How to complete this task → Each line below with the word "Omegle" needs to be copied.
:: Data for this exercise ::
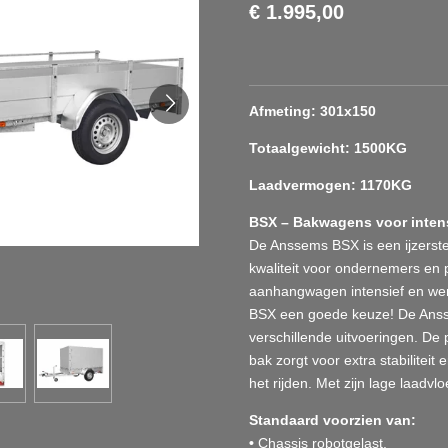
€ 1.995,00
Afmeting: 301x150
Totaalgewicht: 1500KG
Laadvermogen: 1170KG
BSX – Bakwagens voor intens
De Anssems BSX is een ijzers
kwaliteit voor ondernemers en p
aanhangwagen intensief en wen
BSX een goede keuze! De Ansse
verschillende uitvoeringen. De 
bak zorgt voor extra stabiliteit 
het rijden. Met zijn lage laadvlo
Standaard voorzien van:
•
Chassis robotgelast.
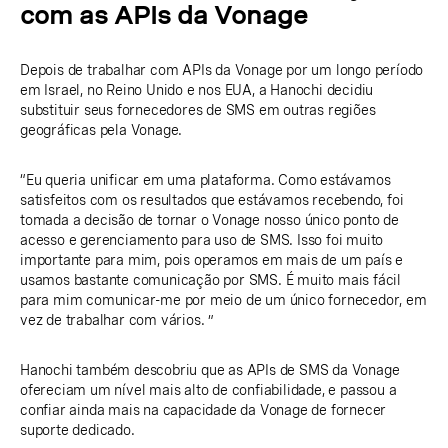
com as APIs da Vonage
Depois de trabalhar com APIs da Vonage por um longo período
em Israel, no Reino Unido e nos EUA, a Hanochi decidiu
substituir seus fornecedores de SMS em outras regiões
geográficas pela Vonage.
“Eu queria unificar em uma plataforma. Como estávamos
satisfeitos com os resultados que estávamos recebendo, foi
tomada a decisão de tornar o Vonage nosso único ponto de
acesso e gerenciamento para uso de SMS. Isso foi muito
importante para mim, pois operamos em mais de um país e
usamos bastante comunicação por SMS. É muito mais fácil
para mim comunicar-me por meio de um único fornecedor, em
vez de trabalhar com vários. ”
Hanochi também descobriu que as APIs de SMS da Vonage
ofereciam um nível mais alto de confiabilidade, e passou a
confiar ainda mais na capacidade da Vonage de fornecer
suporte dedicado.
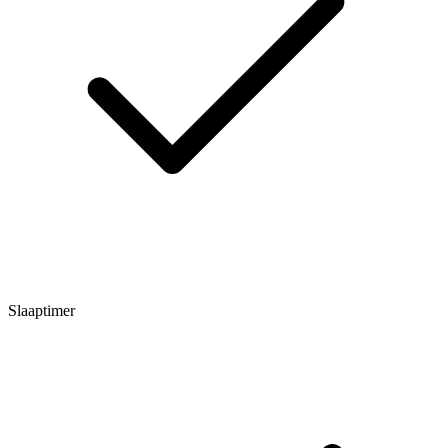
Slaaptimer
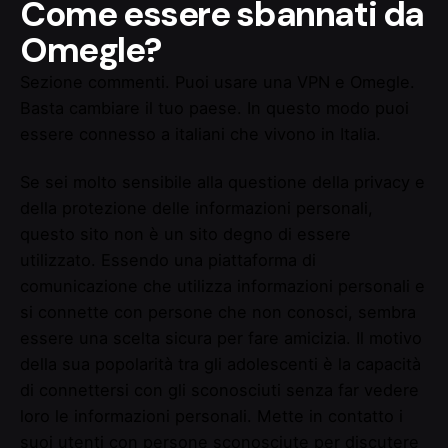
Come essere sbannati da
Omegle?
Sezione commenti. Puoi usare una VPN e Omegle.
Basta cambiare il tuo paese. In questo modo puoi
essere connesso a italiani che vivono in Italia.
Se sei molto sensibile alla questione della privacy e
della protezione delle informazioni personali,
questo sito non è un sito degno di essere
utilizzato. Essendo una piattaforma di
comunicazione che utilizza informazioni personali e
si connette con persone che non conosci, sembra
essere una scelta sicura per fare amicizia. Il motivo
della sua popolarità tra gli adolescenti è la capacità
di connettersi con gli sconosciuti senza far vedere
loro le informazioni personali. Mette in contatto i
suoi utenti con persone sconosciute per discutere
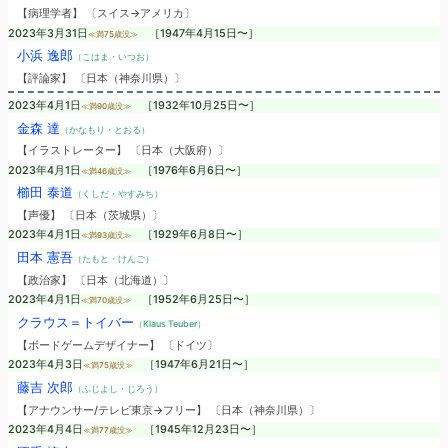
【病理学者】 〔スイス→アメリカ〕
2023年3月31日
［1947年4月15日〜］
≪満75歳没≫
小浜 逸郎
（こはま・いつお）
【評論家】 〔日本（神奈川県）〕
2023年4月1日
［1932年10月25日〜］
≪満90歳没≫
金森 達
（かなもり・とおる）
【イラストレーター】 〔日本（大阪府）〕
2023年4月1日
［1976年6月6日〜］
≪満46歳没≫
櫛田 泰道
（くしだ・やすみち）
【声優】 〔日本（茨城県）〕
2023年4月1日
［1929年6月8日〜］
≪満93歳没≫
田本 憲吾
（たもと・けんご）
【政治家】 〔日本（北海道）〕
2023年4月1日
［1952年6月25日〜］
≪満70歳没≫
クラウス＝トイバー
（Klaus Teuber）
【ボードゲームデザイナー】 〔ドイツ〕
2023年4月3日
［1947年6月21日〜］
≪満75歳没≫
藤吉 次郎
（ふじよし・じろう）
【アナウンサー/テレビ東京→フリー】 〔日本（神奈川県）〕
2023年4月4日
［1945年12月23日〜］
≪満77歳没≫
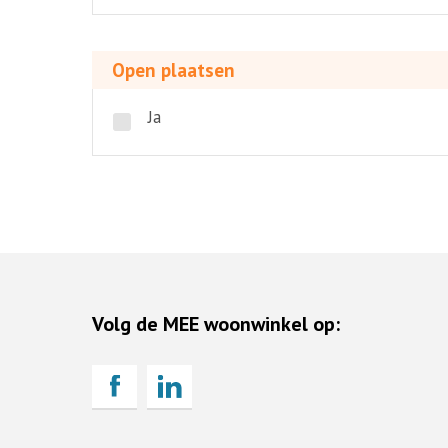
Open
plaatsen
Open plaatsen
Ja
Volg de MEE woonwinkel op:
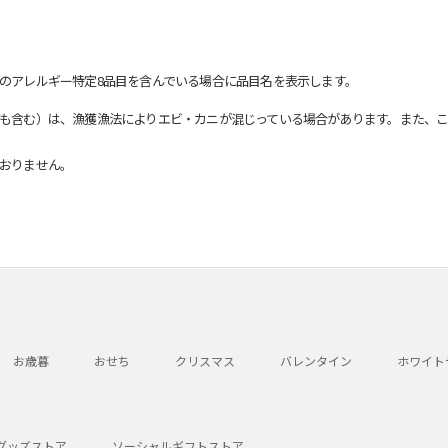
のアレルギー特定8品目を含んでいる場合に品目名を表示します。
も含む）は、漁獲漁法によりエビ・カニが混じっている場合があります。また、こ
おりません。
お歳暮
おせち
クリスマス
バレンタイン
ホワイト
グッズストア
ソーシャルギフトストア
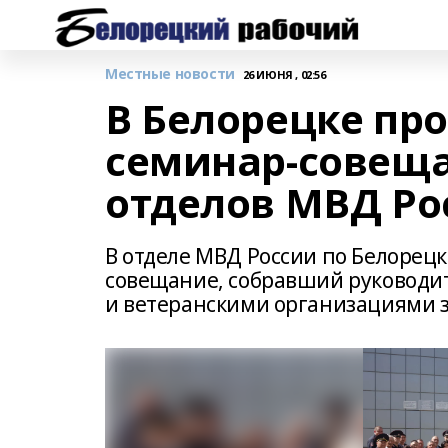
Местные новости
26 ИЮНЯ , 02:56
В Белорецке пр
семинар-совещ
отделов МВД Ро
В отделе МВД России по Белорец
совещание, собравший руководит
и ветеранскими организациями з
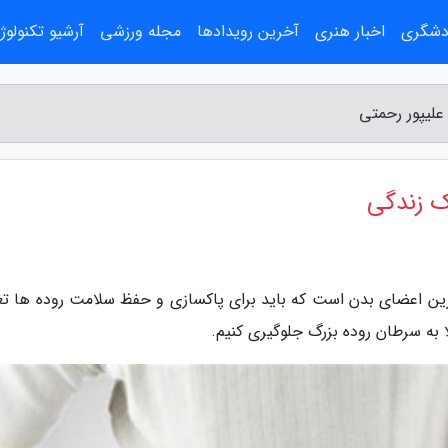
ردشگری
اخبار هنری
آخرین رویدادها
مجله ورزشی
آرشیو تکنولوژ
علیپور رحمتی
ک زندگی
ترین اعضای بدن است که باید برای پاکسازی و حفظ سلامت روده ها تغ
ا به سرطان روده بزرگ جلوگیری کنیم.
:::
:: Data for this exercise ::
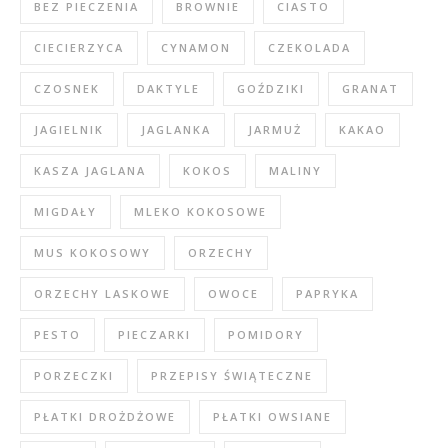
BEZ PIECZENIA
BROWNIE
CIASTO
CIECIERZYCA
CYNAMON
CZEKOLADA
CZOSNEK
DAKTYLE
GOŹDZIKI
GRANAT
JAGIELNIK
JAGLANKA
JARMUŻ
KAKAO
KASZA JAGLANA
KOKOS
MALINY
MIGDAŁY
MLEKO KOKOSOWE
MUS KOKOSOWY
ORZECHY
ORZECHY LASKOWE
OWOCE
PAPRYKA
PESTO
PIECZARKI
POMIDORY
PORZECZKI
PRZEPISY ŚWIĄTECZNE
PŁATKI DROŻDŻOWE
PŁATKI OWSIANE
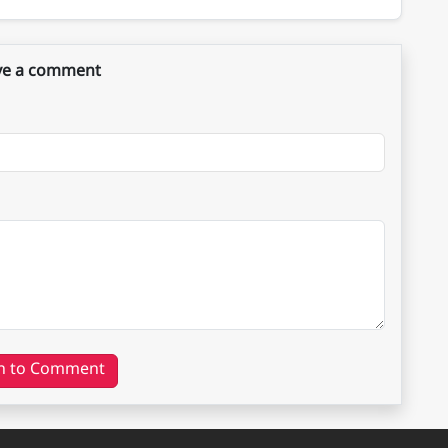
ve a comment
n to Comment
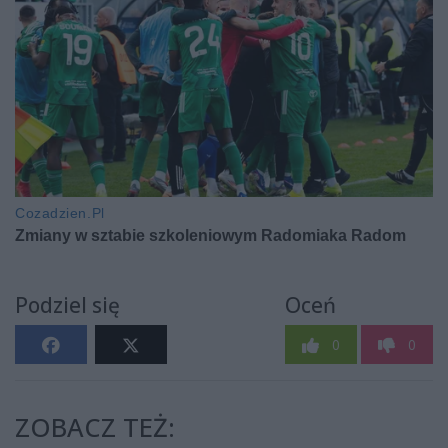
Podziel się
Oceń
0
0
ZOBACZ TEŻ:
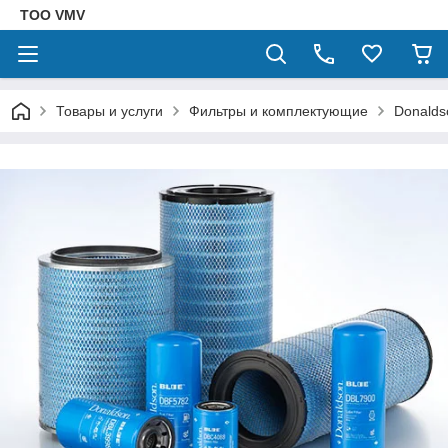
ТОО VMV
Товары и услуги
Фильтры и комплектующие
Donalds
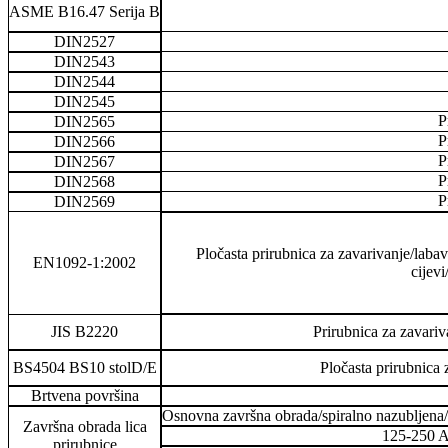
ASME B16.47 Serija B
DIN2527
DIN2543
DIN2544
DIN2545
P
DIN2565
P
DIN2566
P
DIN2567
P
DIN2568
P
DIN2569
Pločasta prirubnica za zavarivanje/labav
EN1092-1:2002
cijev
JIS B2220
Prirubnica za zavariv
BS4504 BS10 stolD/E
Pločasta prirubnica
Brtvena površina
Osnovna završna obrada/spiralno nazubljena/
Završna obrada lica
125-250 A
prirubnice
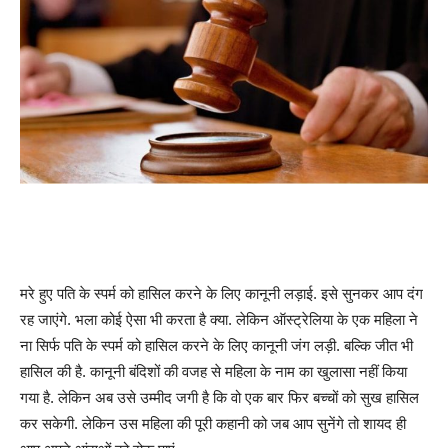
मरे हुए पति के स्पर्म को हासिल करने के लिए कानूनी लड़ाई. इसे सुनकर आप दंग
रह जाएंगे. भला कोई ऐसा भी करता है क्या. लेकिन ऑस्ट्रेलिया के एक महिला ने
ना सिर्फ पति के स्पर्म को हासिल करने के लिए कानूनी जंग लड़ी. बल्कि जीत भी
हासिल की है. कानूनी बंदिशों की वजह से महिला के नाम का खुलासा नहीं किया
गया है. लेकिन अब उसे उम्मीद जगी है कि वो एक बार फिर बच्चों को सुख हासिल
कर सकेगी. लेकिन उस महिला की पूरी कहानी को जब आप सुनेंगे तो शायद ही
:::
:: Data for this exercise ::
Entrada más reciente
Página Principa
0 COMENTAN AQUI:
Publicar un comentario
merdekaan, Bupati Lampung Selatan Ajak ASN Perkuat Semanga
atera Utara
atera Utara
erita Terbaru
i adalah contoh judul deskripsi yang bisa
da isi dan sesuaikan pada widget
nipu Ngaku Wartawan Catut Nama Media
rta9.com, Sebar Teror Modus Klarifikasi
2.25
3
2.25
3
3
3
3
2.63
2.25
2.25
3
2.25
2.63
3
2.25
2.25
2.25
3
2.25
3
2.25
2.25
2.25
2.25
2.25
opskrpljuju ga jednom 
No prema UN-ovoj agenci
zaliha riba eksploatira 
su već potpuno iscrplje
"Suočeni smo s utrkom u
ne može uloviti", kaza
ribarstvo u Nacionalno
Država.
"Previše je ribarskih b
:::
Answer below →
Omegle?
Sezione commenti. Puoi usare una VPN e Omegle.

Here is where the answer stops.